A Catedral de São Paulo em Londres vai fechar indefinidamente por causa do protesto em frente ao edifício, no centro financeiro da cidade, ocupado há uma semana por centenas de tendas e pessoas.

O reitor do templo, Graeme Knowles, invocou hoje questões sanitárias e de segurança para tomar a decisão, que considera "sem precedentes nos tempos modernos".

"Anunciamos isto com um peso no coração mas simplesmente não é possível cumprir o nosso dever diário para com os fiéis, visitantes e peregrinos nas circunstâncias actuais", justificou.

O sacerdote diz ter enviado uma carta aos manifestantes onde pede para reconhecerem os dilemas que enfrentam mas pedindo que "deixem a vizinhança do edifício para que a Catedral possa reabrir o mais depressa possível".

O acampamento junto à Catedral começou no sábado, no âmbito do movimento que mobilizou no mesmo dia milhares de pessoas em mais de 80 países contra a desigualdade económica e social e o poder do sector financeiro.

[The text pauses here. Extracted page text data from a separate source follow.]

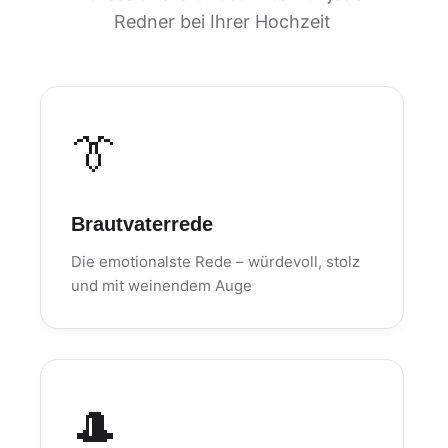
Redner bei Ihrer Hochzeit
👔
Brautvaterrede
Die emotionalste Rede – würdevoll, stolz
und mit weinendem Auge
🎩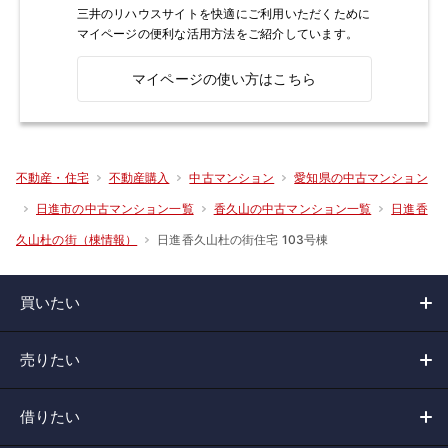
三井のリハウスサイトを快適にご利用いただくために
マイページの便利な活用方法をご紹介しています。
マイページの使い方はこちら
不動産・住宅
不動産購入
中古マンション
愛知県の中古マンション
日進市の中古マンション一覧
香久山の中古マンション一覧
日進香
日進香久山杜の街住宅 103号棟
久山杜の街（棟情報）
買いたい
売りたい
借りたい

Depois de terem sido impedidos pela polícia de ocupar a praça junto à Bolsa de Londres, a multidão de mais de um milhar de pessoas deslocou-se alguns metros para as escadarias da igreja e o largo em frente.

No início, Graeme Knowles interviu junto da polícia para evitar a repressão do protesto, o qual saudou por exigir "igualdade e decência financeira", mas hoje queixou-se de "questões práticas e de segurança".

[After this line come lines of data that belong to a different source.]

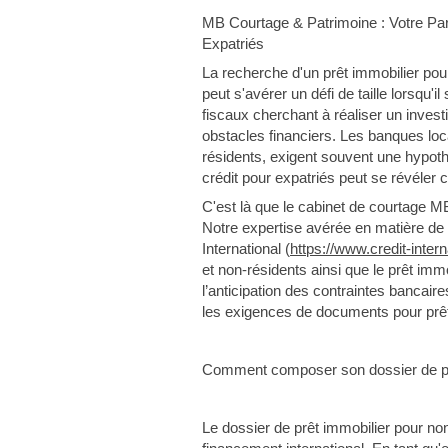
MB Courtage & Patrimoine : Votre Par
Expatriés
La recherche d'un prêt immobilier pou
peut s'avérer un défi de taille lorsqu'i
fiscaux cherchant à réaliser un inves
obstacles financiers. Les banques loc
résidents, exigent souvent une hypothè
crédit pour expatriés peut se révéler
C'est là que le cabinet de courtage M
Notre expertise avérée en matière de p
International (
https://www.credit-inter
et non-résidents ainsi que le prêt imm
l’anticipation des contraintes bancair
les exigences de documents pour prêt
Comment composer son dossier de p
Le dossier de prêt immobilier pour no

A catedral de São Paulo, projectada pelo arquitecto Christopher Wren no século XVII, é considerada uma atracção turística da capital britânica, sendo a cúpula um dos pontos de referência na paisagem da cidade.

Além de ser a sede da diocese de Londres, foi cenário de vários acontecimentos históricos, incluindo o casamento do príncipe Carlos com a princesa Diana em 1981.

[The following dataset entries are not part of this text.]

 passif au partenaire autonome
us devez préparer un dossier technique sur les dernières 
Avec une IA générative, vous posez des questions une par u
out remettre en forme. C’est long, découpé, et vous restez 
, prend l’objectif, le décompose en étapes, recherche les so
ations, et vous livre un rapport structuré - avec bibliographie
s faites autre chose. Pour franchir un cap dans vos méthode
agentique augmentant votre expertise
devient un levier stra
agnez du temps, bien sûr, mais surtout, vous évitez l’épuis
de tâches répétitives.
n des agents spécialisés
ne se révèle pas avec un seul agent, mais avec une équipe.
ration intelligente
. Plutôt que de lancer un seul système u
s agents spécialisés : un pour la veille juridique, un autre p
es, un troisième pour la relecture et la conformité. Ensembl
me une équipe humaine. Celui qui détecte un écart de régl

Porém, o número de tendas e pessoas em redor põe em causa o acesso à entrada principal e às saídas de emergência.

Durante os últimos dias, a organização do acampamento tem procurado evitar a propagação do número de tendas, que estima serem cerca de 200, em dois espaços, em frente e ao lado da Catedral.

"Já temos tendas a mais, começamos a pensar em fazer outra ocupação", adiantou um elemento, Shrimi, à agência Lusa.

No local existem uma cozinha, uma tenda de apoio jurídico, uma biblioteca, um ponto de informação para visitantes e jornalistas e oficinas sobre diversos assuntos.

Existem também caixotes do lixo, incluindo para reciclagem, e casas de banho portáteis oferecidas por uma empresa.

Hoje, os organizadores anunciaram esperar "milhares" de pessoas no sábado para comemorar a primeira semana da ocupação, tendo programado eventos especiais.

Para marcar a data, convidam os "londrinos a visitar a ocupação para conhecer membros do movimento que contesta as injustiças sociais e económicas no Reino Unido e em todo o mundo, como parte do movimento global pela democracia real".